(Items from a data source)

⟨

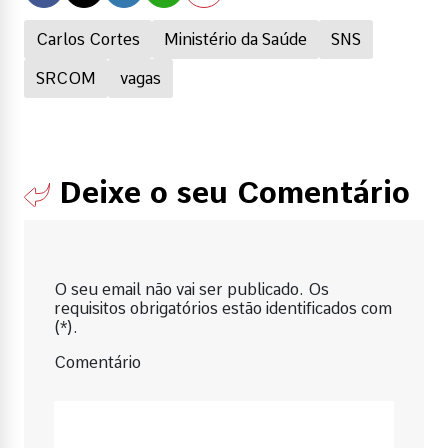
Carlos Cortes
Ministério da Saúde
SNS
SRCOM
vagas
Deixe o seu Comentário
O seu email não vai ser publicado. Os
requisitos obrigatórios estão identificados com
(*).
Comentário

⟩

(HOW TO COMPLETE THIS TASK): Your task is to copy exactly, and only, the lines from the line with "requisitos obrigatórios estão" through the last line of the entries, both included.

(ANSWER SPACE):
requisitos obrigatórios estão identificados com
(*).
Comentário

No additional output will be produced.